3:1O God howe are myne enemies increased? many do ryse vp against me
3:2Many say of my soule: there is no saluation for it in God. Selah
3:3But thou O God art a buckler for me: thou art my worship, and the lifter vp of my head
3:4I dyd call vpon God with my voyce, and he hearde me out of his holy hyll. Selah
3:5I layde me downe and slept: and I rose vp agayne, for God sustayned me
3:6I wyll not be afrayde of ten thousandes of the people: that haue set them selues against me rounde about
3:7Arise vp O God, saue thou me O my Lorde: for thou hast smitten all myne enemies vpon the cheeke bone, thou hast broken the teeth of the vngodly
3:8Saluation is of God: thy blessing is vpon thy people. Selah
Bishops Bible 1568

Bishops Bible 1568

The Bishops' Bible was produced under the authority of the established Church of England in 1568. It was substantially revised in 1572, and the 1602 edition was prescribed as the base text for the King James Bible completed in 1611. The thorough Calvinism of the Geneva Bible offended the Church of England, to which almost all of its bishops subscribed.
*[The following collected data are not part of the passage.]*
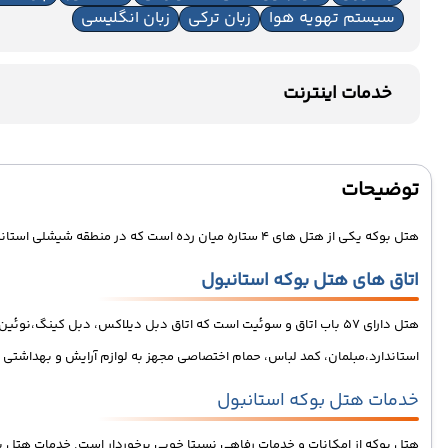
سیستم تهویه هوا
زبان ترکی
زبان انگلیسی
خدمات اینترنت
اینترنت بیسیم رایگان در لابی
اینترنت بیسیم رایگان در اتاق
توضیحات
هتل بوکه یکی از هتل های 4 ستاره میان رده است که در منطقه شیشلی استانبول واقع شده است.این هتل در سال 2017 برای گردشگران
اتاق های هتل بوکه استانبول
هتل دارای 57 باب اتاق و سوئیت است که اتاق دبل دیلاکس، دبل کینگ
استاندارد،مبلمان، کمد لباس، حمام اختصاصی مجهز به لوازم آرایش و بهداشتی ر
خدمات هتل بوکه استانبول
هتل بوکه از امکانات و خدمات رفاهی نسبتا خوبی برخوردار است. خدمات هتل به صورت BB (صبحانه) به گردشگران ارائه می شود.هتل دارای 1 رستوران و 1 بار است که در رستوران آن انواع غذاهای ترکی، بین المل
They associated Calvinism with Presbyterianism, which sought to replace government of the church by bishops with government by lay elders. However, they were aware that the Great Bible of 1539 , which was the only version then legally authorized for use in Anglican worship, was severely deficient, in that much of the Old Testament and Apocrypha was translated from the Latin Vulgate, rather than from the original Hebrew, Aramaic and Greek. In an attempt to replace the objectionable Geneva translation, they circulated one of their own, which became known as the Bishops' Bible.